Required action ▸ Go through the data and tally the lines that include "bounding". The reply is that number alone.
··· Exercise material
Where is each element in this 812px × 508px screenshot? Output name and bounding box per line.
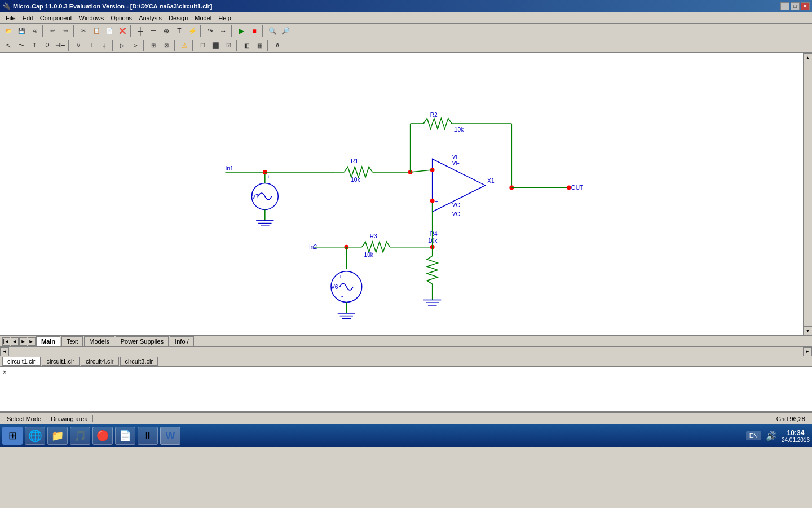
tb-print[interactable]: 🖨 bbox=[28, 25, 41, 37]
menu-analysis[interactable]: Analysis bbox=[135, 14, 165, 23]
svg-text:V6: V6 bbox=[331, 284, 338, 290]
menu-edit[interactable]: Edit bbox=[19, 14, 37, 23]
tb2-snap[interactable]: ⊠ bbox=[160, 40, 173, 52]
clock-time: 10:34 bbox=[782, 429, 810, 437]
tb2-annot[interactable]: A bbox=[271, 40, 284, 52]
tb-text[interactable]: T bbox=[173, 25, 186, 37]
tb2-b2[interactable]: ▦ bbox=[253, 40, 266, 52]
scroll-up-button[interactable]: ▲ bbox=[804, 53, 813, 62]
tb2-probe[interactable]: 〜 bbox=[15, 40, 28, 52]
tab-nav-next[interactable]: ► bbox=[19, 337, 27, 346]
sep4 bbox=[200, 25, 202, 37]
tb-zoom-in[interactable]: 🔍 bbox=[266, 25, 279, 37]
svg-text:VE: VE bbox=[452, 154, 460, 160]
tb-bus[interactable]: ═ bbox=[147, 25, 160, 37]
right-scrollbar: ▲ ▼ bbox=[803, 53, 812, 335]
tab-power-supplies[interactable]: Power Supplies bbox=[116, 336, 169, 346]
tb-wire[interactable]: ┼ bbox=[134, 25, 147, 37]
menu-options[interactable]: Options bbox=[107, 14, 135, 23]
svg-text:OUT: OUT bbox=[571, 185, 583, 191]
schematic-canvas[interactable]: + V7 In1 + R1 10k bbox=[0, 53, 803, 335]
tb2-cap[interactable]: ⊣⊢ bbox=[54, 40, 67, 52]
tb2-diode[interactable]: ⊳ bbox=[129, 40, 142, 52]
tb2-select[interactable]: ↖ bbox=[2, 40, 15, 52]
toolbar-2: ↖ 〜 T Ω ⊣⊢ V I ⏚ ▷ ⊳ ⊞ ⊠ ⚠ ☐ ⬛ ☑ ◧ ▦ A bbox=[0, 38, 812, 53]
scroll-down-button[interactable]: ▼ bbox=[804, 326, 813, 335]
tb2-grid[interactable]: ⊞ bbox=[147, 40, 160, 52]
menu-file[interactable]: File bbox=[2, 14, 19, 23]
tb2-a1[interactable]: ☐ bbox=[196, 40, 209, 52]
tb2-curr[interactable]: I bbox=[85, 40, 98, 52]
tb2-volt[interactable]: V bbox=[72, 40, 85, 52]
tb-junction[interactable]: ⊕ bbox=[160, 25, 173, 37]
tb2-text-tool[interactable]: T bbox=[28, 40, 41, 52]
tab-text[interactable]: Text bbox=[61, 336, 83, 346]
svg-text:In1: In1 bbox=[226, 165, 233, 172]
tb-zoom-out[interactable]: 🔎 bbox=[279, 25, 292, 37]
tb2-a3[interactable]: ☑ bbox=[222, 40, 235, 52]
tab-models[interactable]: Models bbox=[84, 336, 114, 346]
sep8 bbox=[112, 40, 114, 51]
start-button[interactable]: ⊞ bbox=[2, 427, 23, 445]
taskbar-ie[interactable]: 🌐 bbox=[25, 427, 45, 445]
scroll-track-horizontal[interactable] bbox=[9, 347, 803, 356]
tab-main[interactable]: Main bbox=[36, 336, 60, 346]
taskbar-pdf[interactable]: 📄 bbox=[115, 427, 135, 445]
tb-paste[interactable]: 📄 bbox=[103, 25, 116, 37]
menu-windows[interactable]: Windows bbox=[76, 14, 108, 23]
tb-undo[interactable]: ↩ bbox=[46, 25, 59, 37]
tb2-gnd[interactable]: ⏚ bbox=[98, 40, 111, 52]
sep10 bbox=[174, 40, 176, 51]
tb-redo[interactable]: ↪ bbox=[59, 25, 72, 37]
doc-tab-circuit3[interactable]: circuit3.cir bbox=[120, 357, 158, 366]
tb-cut[interactable]: ✂ bbox=[77, 25, 90, 37]
tb-rotate[interactable]: ↷ bbox=[204, 25, 217, 37]
tb-run[interactable]: ▶ bbox=[235, 25, 248, 37]
tb-delete[interactable]: ❌ bbox=[116, 25, 129, 37]
sep11 bbox=[192, 40, 195, 51]
taskbar-media[interactable]: 🎵 bbox=[70, 427, 90, 445]
taskbar: ⊞ 🌐 📁 🎵 🔴 📄 ⏸ W EN 🔊 10:34 24.01.2016 bbox=[0, 424, 812, 447]
menu-help[interactable]: Help bbox=[215, 14, 235, 23]
doc-tab-circuit1-2[interactable]: circuit1.cir bbox=[42, 357, 80, 366]
tab-nav-first[interactable]: |◄ bbox=[2, 337, 10, 346]
tb-stop[interactable]: ■ bbox=[248, 25, 261, 37]
tb2-opamp[interactable]: ▷ bbox=[116, 40, 129, 52]
taskbar-explorer[interactable]: 📁 bbox=[47, 427, 68, 445]
tb-component[interactable]: ⚡ bbox=[186, 25, 198, 37]
tb-save[interactable]: 💾 bbox=[15, 25, 28, 37]
volume-icon[interactable]: 🔊 bbox=[766, 431, 777, 441]
tb2-b1[interactable]: ◧ bbox=[240, 40, 253, 52]
status-mode: Select Mode bbox=[2, 415, 46, 422]
sep5 bbox=[231, 25, 233, 37]
doc-tab-circuit1-1[interactable]: circuit1.cir bbox=[2, 357, 41, 366]
minimize-button[interactable]: _ bbox=[780, 2, 789, 10]
taskbar-clock: 10:34 24.01.2016 bbox=[782, 429, 810, 443]
scroll-left-button[interactable]: ◄ bbox=[0, 347, 9, 356]
tb2-warn[interactable]: ⚠ bbox=[178, 40, 191, 52]
svg-text:VC: VC bbox=[452, 202, 460, 208]
tb-copy[interactable]: 📋 bbox=[90, 25, 103, 37]
menu-component[interactable]: Component bbox=[37, 14, 76, 23]
tab-nav-prev[interactable]: ◄ bbox=[11, 337, 19, 346]
tb-open[interactable]: 📂 bbox=[2, 25, 15, 37]
restore-button[interactable]: □ bbox=[791, 2, 800, 10]
tb-flip[interactable]: ↔ bbox=[217, 25, 230, 37]
tab-info[interactable]: Info / bbox=[170, 336, 193, 346]
doc-tab-circuit4[interactable]: circuit4.cir bbox=[81, 357, 119, 366]
menu-design[interactable]: Design bbox=[165, 14, 191, 23]
svg-text:+: + bbox=[267, 174, 270, 180]
lang-indicator[interactable]: EN bbox=[746, 431, 761, 440]
preview-area: ✕ bbox=[0, 367, 812, 412]
tab-nav-last[interactable]: ►| bbox=[28, 337, 36, 346]
scroll-track-right[interactable] bbox=[804, 62, 812, 326]
taskbar-word[interactable]: W bbox=[160, 427, 180, 445]
tb2-a2[interactable]: ⬛ bbox=[209, 40, 222, 52]
taskbar-chrome[interactable]: 🔴 bbox=[92, 427, 113, 445]
close-button[interactable]: ✕ bbox=[801, 2, 810, 10]
preview-close-button[interactable]: ✕ bbox=[1, 368, 8, 376]
menu-model[interactable]: Model bbox=[191, 14, 215, 23]
scroll-right-button[interactable]: ► bbox=[803, 347, 812, 356]
taskbar-player[interactable]: ⏸ bbox=[138, 427, 158, 445]
tb2-resistor[interactable]: Ω bbox=[41, 40, 54, 52]
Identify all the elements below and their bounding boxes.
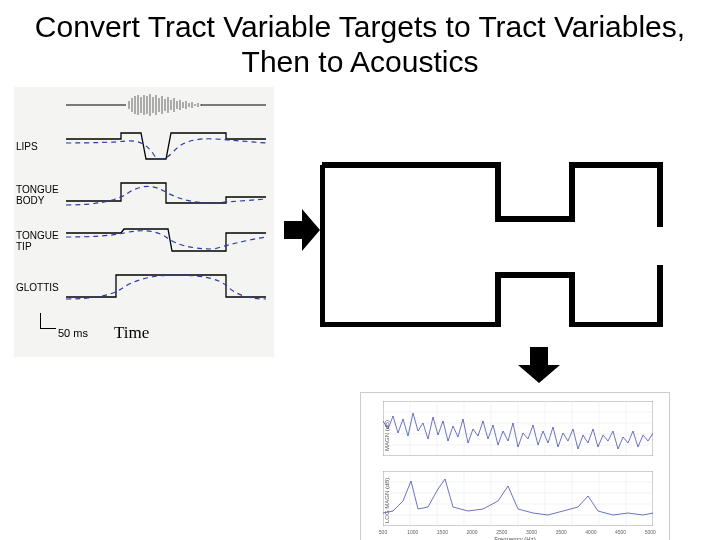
spectrum-plot-top: MAGN (dB): [383, 401, 653, 456]
tract-traces-panel: LIPS TONGUE BODY TONGUE TIP GLOTTIS 50 m…: [14, 87, 274, 357]
xtick: 4000: [585, 529, 596, 535]
time-axis-label: Time: [114, 323, 149, 343]
page-title: Convert Tract Variable Targets to Tract …: [0, 0, 720, 79]
scale-bracket: [40, 313, 56, 329]
row-label-tongue-tip: TONGUE TIP: [16, 231, 64, 252]
spec-xlabel: Frequency (Hz): [361, 536, 669, 540]
tongue-body-trace: [66, 173, 266, 217]
waveform-trace: [66, 93, 266, 117]
glottis-trace: [66, 265, 266, 309]
tongue-tip-trace: [66, 219, 266, 263]
spectrum-plot-bottom: LOG MAGN (dB): [383, 471, 653, 526]
xtick: 2500: [496, 529, 507, 535]
xtick: 1500: [437, 529, 448, 535]
row-label-lips: LIPS: [16, 142, 64, 153]
xtick: 3500: [556, 529, 567, 535]
xtick: 3000: [526, 529, 537, 535]
scale-label: 50 ms: [58, 327, 88, 339]
arrow-down-icon: [516, 345, 562, 385]
diagram-content: LIPS TONGUE BODY TONGUE TIP GLOTTIS 50 m…: [0, 87, 720, 527]
xtick: 4500: [615, 529, 626, 535]
xtick: 500: [379, 529, 387, 535]
row-label-glottis: GLOTTIS: [16, 283, 64, 294]
row-label-tongue-body: TONGUE BODY: [16, 185, 64, 206]
xtick: 2000: [467, 529, 478, 535]
arrow-right-icon: [282, 207, 322, 253]
xtick: 5000: [645, 529, 656, 535]
xtick: 1000: [407, 529, 418, 535]
vocal-tract-tube-model: [320, 127, 665, 327]
lips-trace: [66, 125, 266, 169]
acoustic-spectra-panel: MAGN (dB) LOG MAGN (dB): [360, 392, 670, 540]
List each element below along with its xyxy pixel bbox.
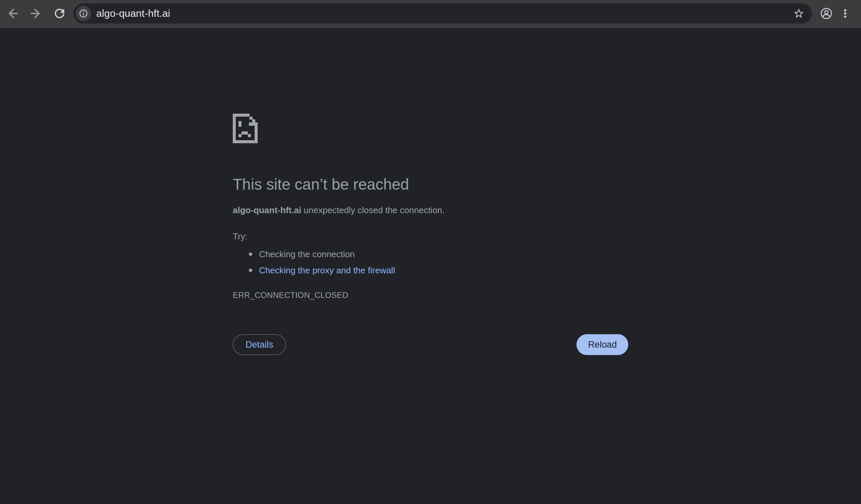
nav-button-group xyxy=(5,6,67,21)
details-button[interactable]: Details xyxy=(233,334,286,355)
page-title: This site can’t be reached xyxy=(233,176,628,193)
profile-icon xyxy=(820,7,833,20)
error-message-text: unexpectedly closed the connection. xyxy=(301,205,445,215)
error-domain: algo-quant-hft.ai xyxy=(233,205,301,215)
site-info-button[interactable] xyxy=(76,6,91,21)
menu-icon xyxy=(840,8,850,19)
suggestion-item: Checking the connection xyxy=(233,246,628,262)
site-info-icon xyxy=(79,9,88,18)
browser-toolbar: algo-quant-hft.ai xyxy=(0,0,861,28)
bookmark-button[interactable] xyxy=(791,6,807,21)
back-icon xyxy=(5,6,20,21)
error-code: ERR_CONNECTION_CLOSED xyxy=(233,291,628,300)
button-row: Details Reload xyxy=(233,334,628,355)
sad-file-icon xyxy=(233,114,258,143)
address-bar[interactable]: algo-quant-hft.ai xyxy=(73,3,812,24)
browser-menu-button[interactable] xyxy=(837,6,853,21)
reload-icon xyxy=(53,6,67,20)
back-button[interactable] xyxy=(5,6,20,21)
toolbar-right-group xyxy=(819,6,853,21)
reload-page-button[interactable]: Reload xyxy=(576,334,628,355)
reload-button-toolbar[interactable] xyxy=(52,6,67,21)
suggestion-list: Checking the connection Checking the pro… xyxy=(233,246,628,278)
suggestion-text: Checking the connection xyxy=(259,249,355,259)
suggestion-item: Checking the proxy and the firewall xyxy=(233,262,628,278)
proxy-firewall-link[interactable]: Checking the proxy and the firewall xyxy=(259,265,395,275)
error-page: This site can’t be reached algo-quant-hf… xyxy=(233,28,628,355)
bookmark-star-icon xyxy=(793,8,805,19)
error-message: algo-quant-hft.ai unexpectedly closed th… xyxy=(233,205,628,216)
forward-icon xyxy=(29,6,43,21)
profile-button[interactable] xyxy=(819,6,834,21)
try-label: Try: xyxy=(233,230,628,242)
url-text[interactable]: algo-quant-hft.ai xyxy=(96,8,791,19)
forward-button[interactable] xyxy=(28,6,44,21)
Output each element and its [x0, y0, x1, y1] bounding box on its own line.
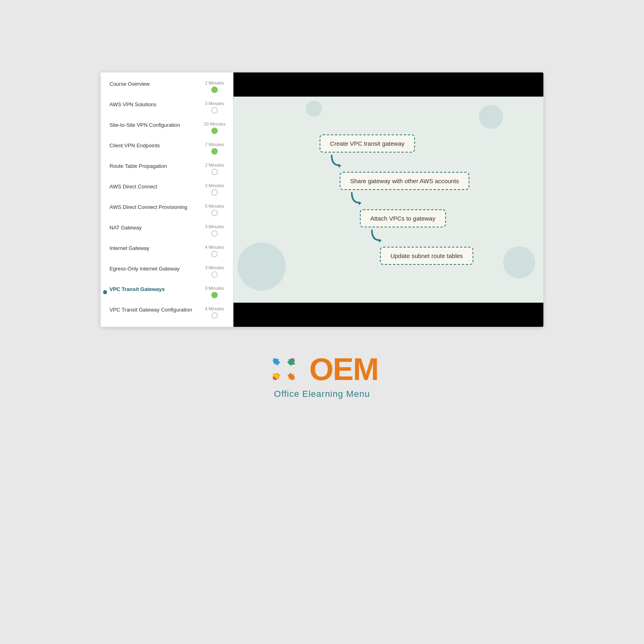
- sidebar-item-4[interactable]: Route Table Propagation2 Minutes: [101, 159, 233, 179]
- sidebar-item-10[interactable]: VPC Transit Gateways3 Minutes: [101, 282, 233, 302]
- status-circle-9: [211, 271, 218, 278]
- video-top-bar: [233, 72, 543, 97]
- sidebar-right-4: 2 Minutes: [202, 163, 227, 175]
- duration-10: 3 Minutes: [205, 286, 224, 291]
- sidebar-item-label-7: NAT Gateway: [109, 224, 202, 231]
- duration-8: 4 Minutes: [205, 245, 224, 250]
- status-circle-8: [211, 251, 218, 257]
- sidebar-item-label-6: AWS Direct Connect Provisioning: [109, 204, 202, 211]
- bg-deco-4: [306, 101, 322, 117]
- bg-deco-1: [237, 242, 286, 291]
- duration-0: 2 Minutes: [205, 80, 224, 85]
- duration-1: 3 Minutes: [205, 101, 224, 106]
- flow-box-3: Attach VPCs to gateway: [360, 209, 446, 227]
- sidebar-item-0[interactable]: Course Overview2 Minutes: [101, 76, 233, 97]
- flow-arrow-2-icon: [348, 191, 364, 207]
- sidebar-item-label-2: Site-to-Site VPN Configuration: [109, 122, 202, 129]
- sidebar-right-2: 10 Minutes: [202, 122, 227, 134]
- sidebar-item-label-5: AWS Direct Connect: [109, 183, 202, 190]
- sidebar-right-8: 4 Minutes: [202, 245, 227, 257]
- oem-icon: [266, 351, 302, 387]
- status-circle-0: [211, 87, 218, 93]
- sidebar-item-6[interactable]: AWS Direct Connect Provisioning5 Minutes: [101, 200, 233, 220]
- status-circle-6: [211, 210, 218, 216]
- svg-marker-1: [358, 201, 361, 205]
- duration-4: 2 Minutes: [205, 163, 224, 167]
- sidebar-item-8[interactable]: Internet Gateway4 Minutes: [101, 241, 233, 261]
- status-circle-4: [211, 169, 218, 175]
- sidebar-item-label-9: Egress-Only Internet Gateway: [109, 265, 202, 272]
- sidebar-right-6: 5 Minutes: [202, 204, 227, 216]
- flow-box-2: Share gateway with other AWS accounts: [340, 172, 469, 190]
- sidebar-item-7[interactable]: NAT Gateway3 Minutes: [101, 220, 233, 241]
- sidebar: Course Overview2 MinutesAWS VPN Solution…: [101, 72, 233, 327]
- sidebar-item-label-3: Client VPN Endpoints: [109, 142, 202, 149]
- duration-6: 5 Minutes: [205, 204, 224, 208]
- sidebar-right-7: 3 Minutes: [202, 224, 227, 237]
- flow-arrow-1-icon: [328, 153, 344, 169]
- sidebar-item-label-10: VPC Transit Gateways: [109, 286, 202, 293]
- status-circle-2: [211, 128, 218, 134]
- sidebar-item-label-8: Internet Gateway: [109, 245, 202, 252]
- video-main: Create VPC transit gateway Share gateway…: [233, 97, 543, 303]
- main-card: Course Overview2 MinutesAWS VPN Solution…: [101, 72, 543, 327]
- flow-arrow-3-icon: [368, 228, 384, 244]
- sidebar-item-label-11: VPC Transit Gateway Configuration: [109, 306, 202, 314]
- duration-9: 3 Minutes: [205, 265, 224, 270]
- sidebar-item-label-0: Course Overview: [109, 80, 202, 88]
- duration-2: 10 Minutes: [204, 122, 225, 126]
- status-circle-7: [211, 230, 218, 237]
- bg-deco-3: [479, 105, 503, 129]
- sidebar-right-3: 7 Minutes: [202, 142, 227, 155]
- sidebar-right-5: 3 Minutes: [202, 183, 227, 196]
- bg-deco-2: [503, 246, 535, 279]
- flow-step-4-group: Update subnet route tables: [380, 247, 473, 265]
- oem-text: OEM: [309, 353, 378, 385]
- sidebar-right-0: 2 Minutes: [202, 80, 227, 93]
- content-area: Create VPC transit gateway Share gateway…: [233, 72, 543, 327]
- flow-arrow-3-container: [368, 228, 384, 246]
- sidebar-item-5[interactable]: AWS Direct Connect3 Minutes: [101, 179, 233, 200]
- sidebar-item-label-1: AWS VPN Solutions: [109, 101, 202, 108]
- flow-box-1: Create VPC transit gateway: [320, 134, 415, 153]
- sidebar-item-9[interactable]: Egress-Only Internet Gateway3 Minutes: [101, 261, 233, 282]
- sidebar-right-11: 4 Minutes: [202, 306, 227, 319]
- duration-3: 7 Minutes: [205, 142, 224, 147]
- sidebar-item-11[interactable]: VPC Transit Gateway Configuration4 Minut…: [101, 302, 233, 323]
- flow-arrow-2-container: [348, 191, 364, 208]
- sidebar-item-1[interactable]: AWS VPN Solutions3 Minutes: [101, 97, 233, 118]
- status-circle-1: [211, 107, 218, 114]
- status-circle-10: [211, 292, 218, 298]
- flow-box-4: Update subnet route tables: [380, 247, 473, 265]
- svg-marker-0: [338, 164, 341, 168]
- status-circle-5: [211, 189, 218, 196]
- duration-7: 3 Minutes: [205, 224, 224, 229]
- oem-section: OEM Office Elearning Menu: [266, 351, 378, 399]
- outer-container: Course Overview2 MinutesAWS VPN Solution…: [0, 0, 644, 644]
- status-circle-11: [211, 312, 218, 319]
- sidebar-item-label-4: Route Table Propagation: [109, 163, 202, 170]
- video-bottom-bar: [233, 303, 543, 327]
- oem-subtitle: Office Elearning Menu: [274, 389, 370, 399]
- duration-11: 4 Minutes: [205, 306, 224, 311]
- sidebar-right-9: 3 Minutes: [202, 265, 227, 278]
- flow-step-2-group: Share gateway with other AWS accounts: [340, 172, 469, 190]
- oem-logo-row: OEM: [266, 351, 378, 387]
- sidebar-right-10: 3 Minutes: [202, 286, 227, 298]
- flow-arrow-1-container: [328, 153, 344, 171]
- flow-step-3-group: Attach VPCs to gateway: [360, 209, 446, 227]
- sidebar-item-2[interactable]: Site-to-Site VPN Configuration10 Minutes: [101, 118, 233, 138]
- sidebar-item-3[interactable]: Client VPN Endpoints7 Minutes: [101, 138, 233, 159]
- duration-5: 3 Minutes: [205, 183, 224, 188]
- flow-step-1-group: Create VPC transit gateway: [320, 134, 415, 153]
- sidebar-right-1: 3 Minutes: [202, 101, 227, 114]
- status-circle-3: [211, 148, 218, 155]
- flow-diagram: Create VPC transit gateway Share gateway…: [320, 134, 473, 265]
- svg-marker-2: [378, 239, 382, 243]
······
Result of the task ▸ 3